Retrieve top n in each group of a DataFrame in pyspark
Solution 1:
I believe you need to use window functions to attain the rank of each row based on user_id
and score
, and subsequently filter your results to only keep the first two values.
from pyspark.sql.window import Window
from pyspark.sql.functions import rank, col
window = Window.partitionBy(df['user_id']).orderBy(df['score'].desc())

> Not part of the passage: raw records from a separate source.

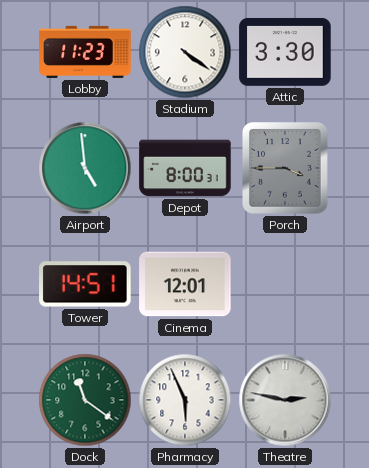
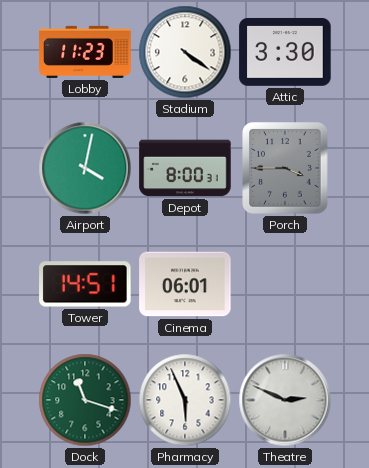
Airport: 4:59 -> 4:02
Cinema: 12:01 -> 06:01
Dock: 11:21 -> 11:18
Theatre: 2:47 -> 2:49
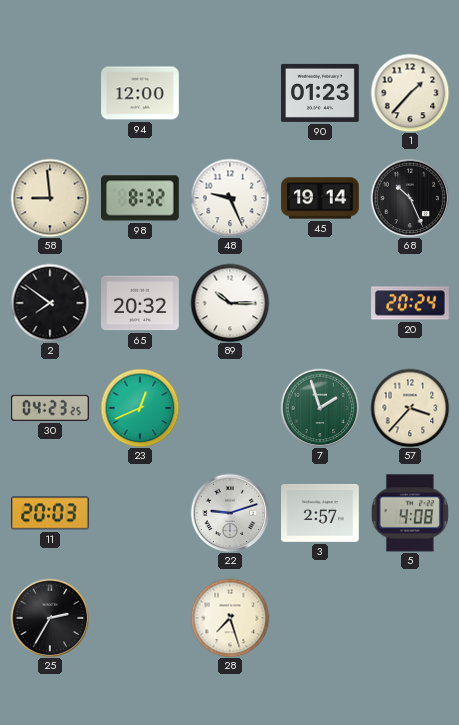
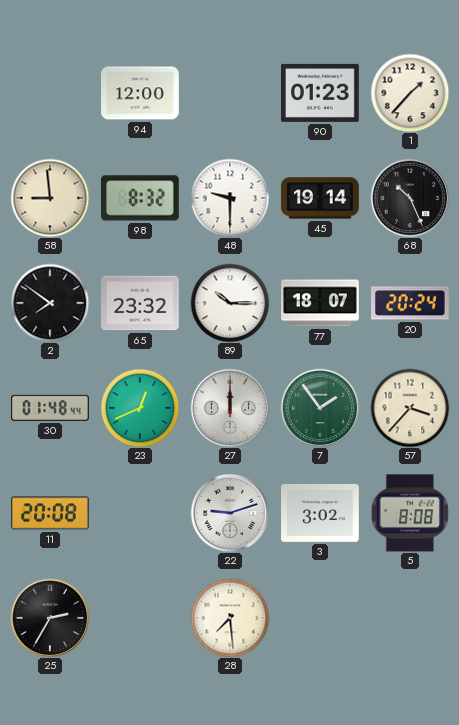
48: 9:26 -> 9:30
65: 20:32 -> 23:32
77: none -> 18:07
30: 04:23 -> 01:48
27: none -> 12:00
7: 1:57 -> 1:54
11: 20:03 -> 20:08
3: 2:57 -> 3:02
5: 4:08 -> 8:08
28: 7:27 -> 7:29
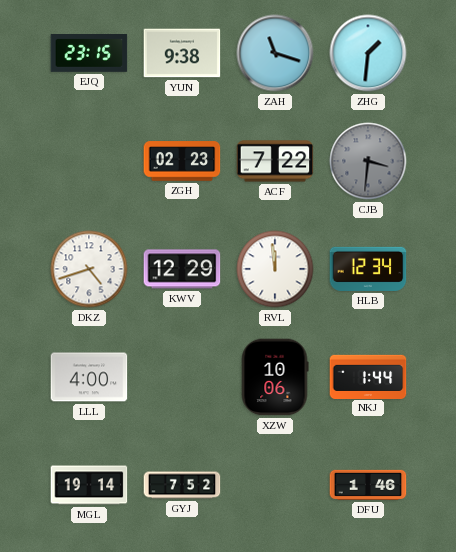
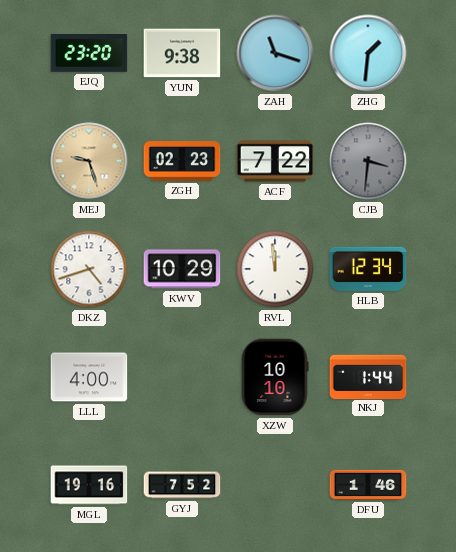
EJQ: 23:15 -> 23:20
MEJ: none -> 9:27
KWV: 12:29 -> 10:29
XZW: 10:06 -> 10:10
MGL: 19:14 -> 19:16
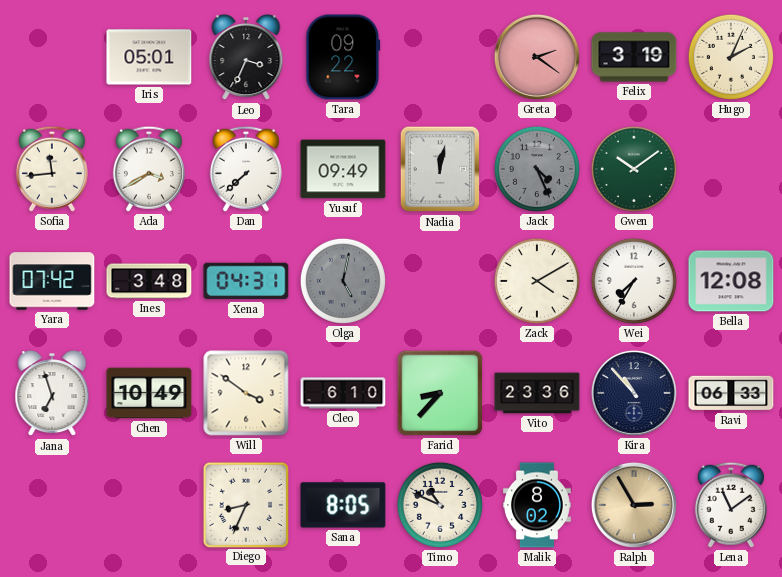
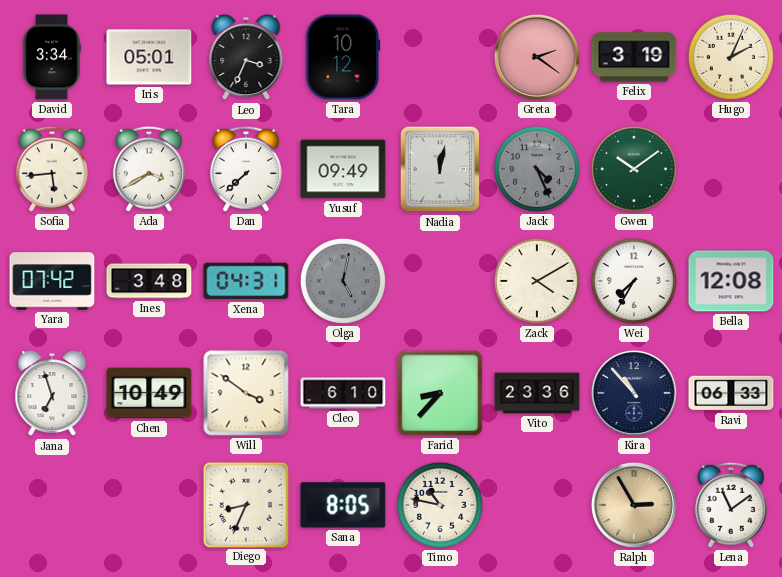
David: none -> 3:34
Tara: 09:22 -> 10:12
Sofia: 11:44 -> 5:44
Timo: 10:49 -> 10:47
Malik: 8:02 -> none
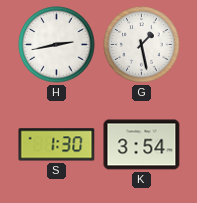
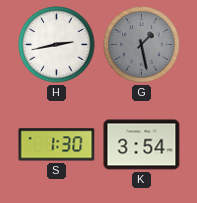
G dial: white -> grey
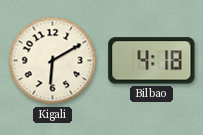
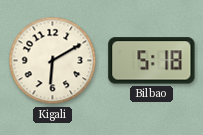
Bilbao: 4:18 -> 5:18
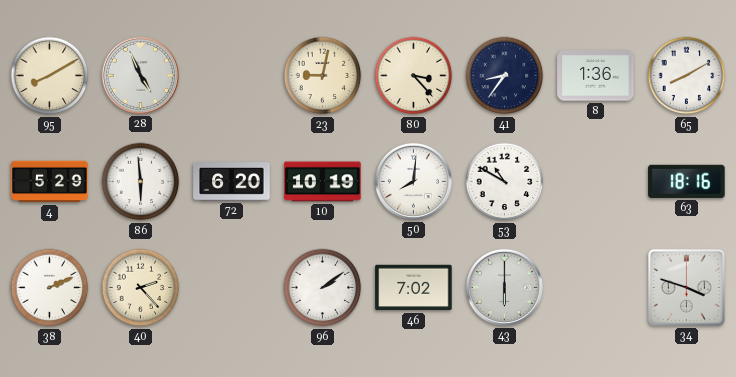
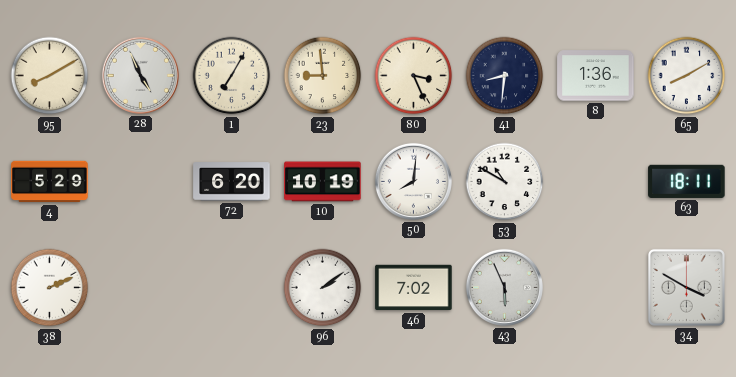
1: none -> 7:05
23: 9:02 -> 8:59
80: 3:23 -> 3:26
41: 8:36 -> 8:31
86: 5:59 -> none
63: 18:16 -> 18:11
40: 2:23 -> none
43: 6:00 -> 5:56
34: 3:48 -> 3:50
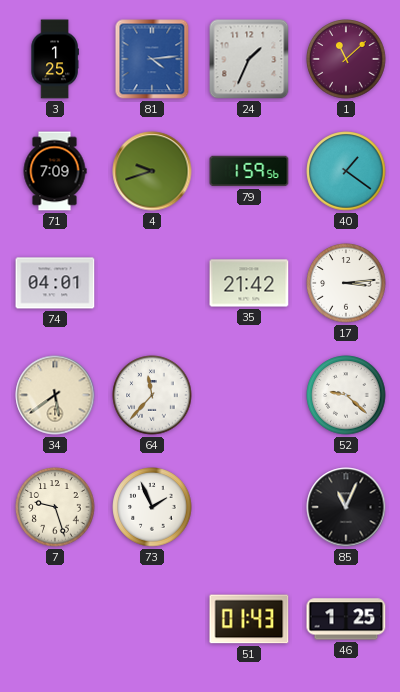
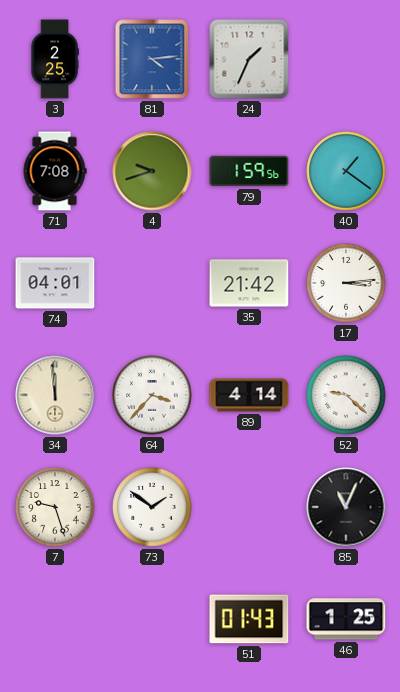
3: 1:25 -> 2:25
1: 11:08 -> none
71: 7:09 -> 7:08
34: 5:39 -> 11:59
64: 11:37 -> 3:37
89: none -> 4:14
73: 1:56 -> 1:51
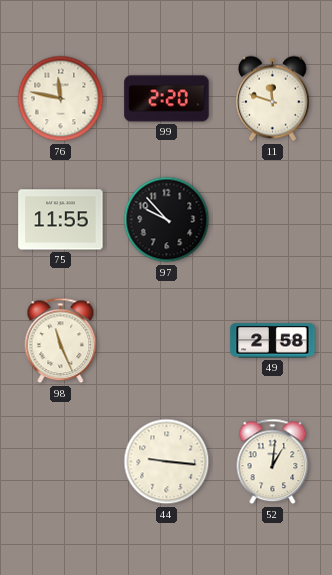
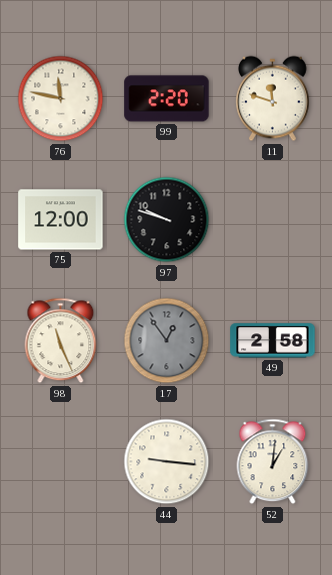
75: 11:55 -> 12:00
97: 9:53 -> 9:48
17: none -> 12:54
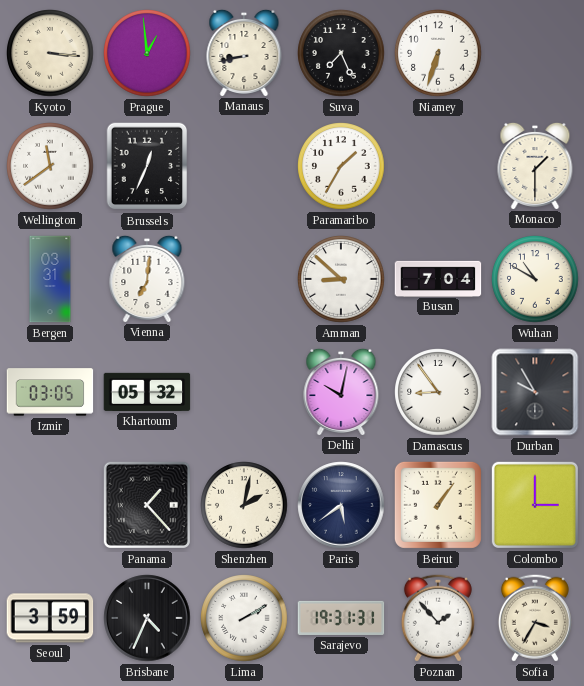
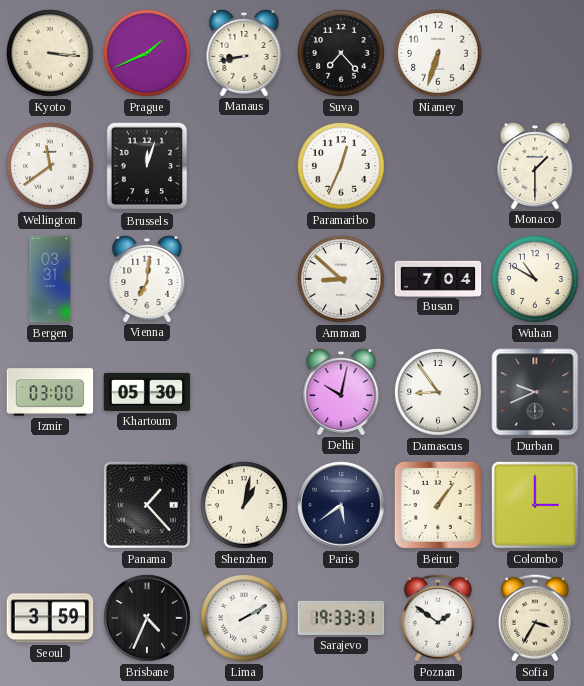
Prague: 12:59 -> 1:41
Suva: 7:26 -> 7:23
Brussels: 12:34 -> 12:03
Paramaribo: 1:35 -> 12:34
Izmir: 03:05 -> 03:00
Khartoum: 05:32 -> 05:30
Durban: 9:55 -> 9:41
Shenzhen: 2:02 -> 1:02
Sarajevo: 19:31 -> 19:33
Poznan: 1:53 -> 1:51
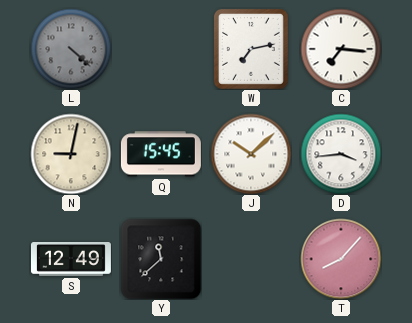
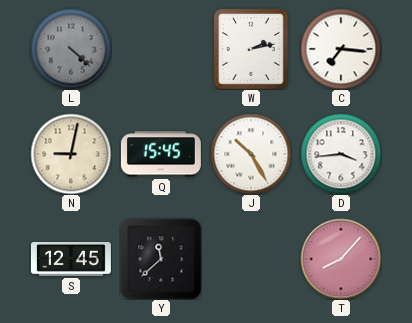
W: 7:13 -> 2:13
J: 10:08 -> 10:25
S: 12:49 -> 12:45
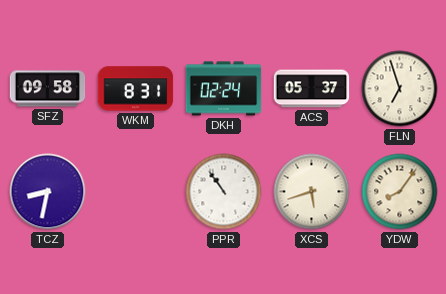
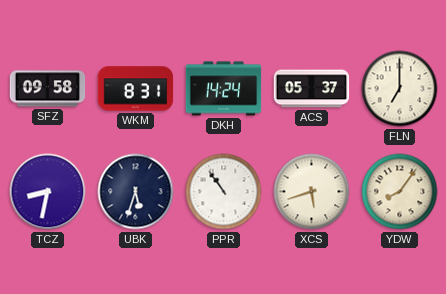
DKH: 02:24 -> 14:24
FLN: 6:57 -> 7:00
UBK: none -> 5:33
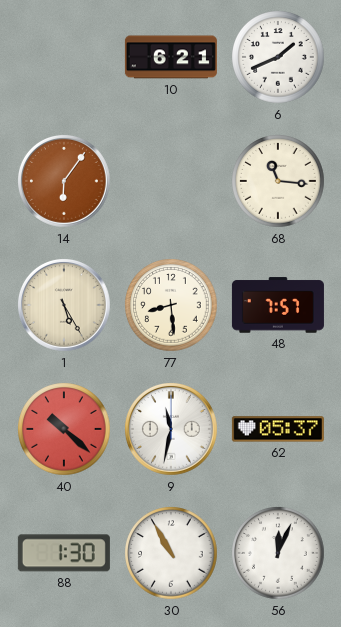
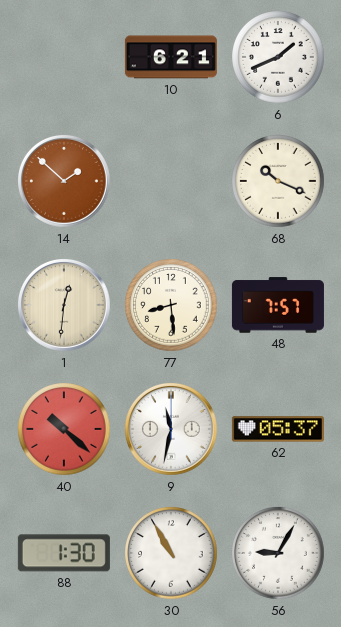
14: 6:06 -> 1:52
68: 11:16 -> 10:19
1: 5:25 -> 12:31
56: 12:04 -> 9:05
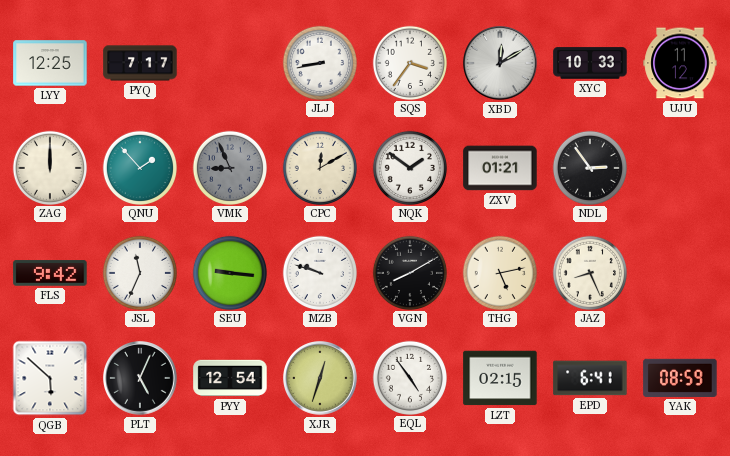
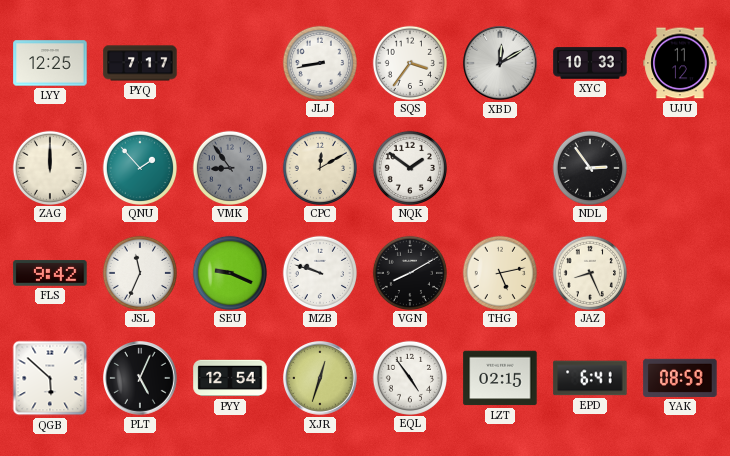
VMK: 8:56 -> 8:54
ZXV: 01:21 -> none
SEU: 9:16 -> 9:19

df.select('*', rank().over(window).alias('rank'))
.filter(col('rank') <= 2)
.show()
#+-------+---------+-----+----+
#|user_id|object_id|score|rank|
#+-------+---------+-----+----+
#| user_1| object_1| 3| 1|
#| user_1| object_2| 2| 2|
#| user_2| object_2| 6| 1|
#| user_2| object_1| 5| 2|
#+-------+---------+-----+----+
In general, the official programming guide is a good place to start learning Spark.
Data
rdd = sc.parallelize([("user_1", "object_1", 3),
("user_1", "object_2", 2),
("user_2", "object_1", 5),
("user_2", "object_2", 2),
("user_2", "object_2", 6)])
df = sqlContext.createDataFrame(rdd, ["user_id", "object_id", "score"])
Solution 2:
Top-n is more accurate if using row_number
instead of rank
when getting rank equality:
val n = 5
df.select(col('*'), row_number().over(window).alias('row_number')) \
.where(col('row_number') <= n) \
.limit(20) \
.toPandas()
Note
limit(20).toPandas()
trick instead ofshow()
for Jupyter notebooks for nicer formatting.
Solution 3:
I know the question is asked for pyspark
and I was looking for the similar answer in Scala
i.e.
Retrieve top n values in each group of a DataFrame in Scala
Here is the scala
version of @mtoto's answer.
import org.apache.spark.sql.expressions.Window
import org.apache.spark.sql.functions.rank
import org.apache.spark.sql.functions.col
val window = Window.partitionBy("user_id").orderBy('score desc)
val rankByScore = rank().over(window)
df1.select('*, rankByScore as 'rank).filter(col("rank") <= 2).show()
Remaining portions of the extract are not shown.